I don’t know about Motu, but I would not be surprised if the situation was the same. Did you research compatibility and specs before ordering your system? Ryzen builds are becoming popular due to their power and speed, but not all audio interfaces and devices play well with them currently.

Wayne


----------



## easyrider (Aug 19, 2020)

1 x Thunderbolt™ AIC Connector (5-pin) (Supports ASRock Thunderbolt™ 3 AIC Card R2.0 only)









ASRock X570 Steel Legend


Supports AMD AM4 Socket Ryzen™ 2000, 3000, 4000 G-Series, 5000 and 5000 G-Series Desktop Processors; 10 Power Phase Design; Supports DDR4 4666+ (OC); 2 PCIe 4.0 x16, 3 PCIe 4.0 x1, 1 M.2 (Key E) For WiFi; AMD Quad CrossFireX™ and CrossFireX™; Graphics Output Options: HDMI, DisplayPort; 7.1 CH HD...




www.asrock.com






From the website if you have the Asus card installed it won’t work...


----------



## wayne_rowley (Aug 19, 2020)

I may have been wrong!
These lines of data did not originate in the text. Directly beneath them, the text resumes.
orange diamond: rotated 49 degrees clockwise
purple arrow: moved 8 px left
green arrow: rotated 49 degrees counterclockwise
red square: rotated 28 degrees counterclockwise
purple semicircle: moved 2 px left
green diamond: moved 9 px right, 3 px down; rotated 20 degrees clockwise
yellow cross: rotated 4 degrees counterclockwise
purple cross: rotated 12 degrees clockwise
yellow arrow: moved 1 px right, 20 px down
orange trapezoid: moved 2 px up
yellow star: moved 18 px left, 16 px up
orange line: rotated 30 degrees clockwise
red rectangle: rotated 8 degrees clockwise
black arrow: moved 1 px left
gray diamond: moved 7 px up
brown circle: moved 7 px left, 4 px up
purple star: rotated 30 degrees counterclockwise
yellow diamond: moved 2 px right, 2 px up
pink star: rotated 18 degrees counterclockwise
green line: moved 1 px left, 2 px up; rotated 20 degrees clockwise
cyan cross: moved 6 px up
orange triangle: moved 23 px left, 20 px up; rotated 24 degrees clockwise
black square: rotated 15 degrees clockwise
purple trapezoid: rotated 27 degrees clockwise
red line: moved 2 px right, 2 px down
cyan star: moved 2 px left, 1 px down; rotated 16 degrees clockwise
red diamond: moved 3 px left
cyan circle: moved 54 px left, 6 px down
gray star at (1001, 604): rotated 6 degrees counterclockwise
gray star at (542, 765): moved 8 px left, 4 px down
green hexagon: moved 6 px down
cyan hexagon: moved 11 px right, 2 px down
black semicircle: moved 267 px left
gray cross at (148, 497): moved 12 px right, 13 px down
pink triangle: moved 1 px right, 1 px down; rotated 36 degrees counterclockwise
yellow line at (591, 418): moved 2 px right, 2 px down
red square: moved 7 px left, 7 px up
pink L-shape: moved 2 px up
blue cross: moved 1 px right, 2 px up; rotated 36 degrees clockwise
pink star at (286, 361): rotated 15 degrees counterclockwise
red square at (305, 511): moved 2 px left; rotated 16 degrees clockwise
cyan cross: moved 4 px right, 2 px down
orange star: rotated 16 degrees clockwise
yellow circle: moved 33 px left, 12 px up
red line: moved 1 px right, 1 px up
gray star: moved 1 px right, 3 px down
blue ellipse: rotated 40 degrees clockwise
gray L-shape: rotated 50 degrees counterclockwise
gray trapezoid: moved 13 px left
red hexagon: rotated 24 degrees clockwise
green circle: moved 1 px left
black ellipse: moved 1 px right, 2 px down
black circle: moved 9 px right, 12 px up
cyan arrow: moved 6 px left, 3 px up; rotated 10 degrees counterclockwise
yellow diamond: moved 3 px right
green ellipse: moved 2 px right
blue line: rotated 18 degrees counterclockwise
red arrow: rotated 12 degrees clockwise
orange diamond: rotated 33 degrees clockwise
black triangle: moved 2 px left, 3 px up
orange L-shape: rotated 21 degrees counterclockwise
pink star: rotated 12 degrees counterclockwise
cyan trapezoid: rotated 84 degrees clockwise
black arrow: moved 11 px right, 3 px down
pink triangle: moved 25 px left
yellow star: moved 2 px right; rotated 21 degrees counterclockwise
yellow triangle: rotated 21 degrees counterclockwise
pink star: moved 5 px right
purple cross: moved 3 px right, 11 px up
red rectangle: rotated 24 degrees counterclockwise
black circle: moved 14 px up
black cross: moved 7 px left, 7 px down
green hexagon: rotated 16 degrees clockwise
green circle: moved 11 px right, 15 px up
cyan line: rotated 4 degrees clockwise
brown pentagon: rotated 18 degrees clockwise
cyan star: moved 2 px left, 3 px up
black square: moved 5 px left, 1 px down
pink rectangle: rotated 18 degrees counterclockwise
Looks like things are improving with Ryzen and UAD TB devices. The bottom post on this page shows success.






Apollo Working Thunderbolt Setups on Windows with UAD v9 or later


As of UAD v9 Official Thunderbolt Support has been added for Windows 10 systems with specific configurations! See the details here - https://help.uaudio.com/hc/en-us/articles/215731443-Apollo-Thunderbolt-Windows-Compatibility Users are also posting success stories with various other...



uadforum.com





The board is AsRock in this case, but some of the tips may be helpful.


----------



## easyrider (Aug 19, 2020)

wayne_rowley said:


> Have you visited the UAD support site and forums? From what I have read, UAD TB devices are not supported/do not work on Ryzen systems. All working Windows UAD Apollo systems described on the forum are Intel based. There are people trying and experimenting, but I’m not aware of a working reliable setup for TB3 devices over Ryzen.
> 
> 
> 
> ...



USB is working ..it was more to do with TB and Pcie cards....which has now been addressed through Bios updates from certain manufacturers....Gigabyte for example have updated the bios to allow the pcie slots to run at x2 and x3 speeds to work with UAD accelerator cards.


----------



## easyrider (Aug 19, 2020)

wayne_rowley said:


> I may have been wrong! Looks like things are improving with Ryzen and UAD TB devices. The bottom post on this page shows success.
> 
> 
> 
> ...



He has an Asrock motherboard. The OP needs the Asrock TB card installed...not the Asus one...it’s clearly documented on the Asrock website.


----------



## Trace (Aug 19, 2020)

easyrider said:


> He has an Asrock motherboard. The OP needs the Asrock TB card installed...not the Asus one...it’s clearly documented on the Asrock website.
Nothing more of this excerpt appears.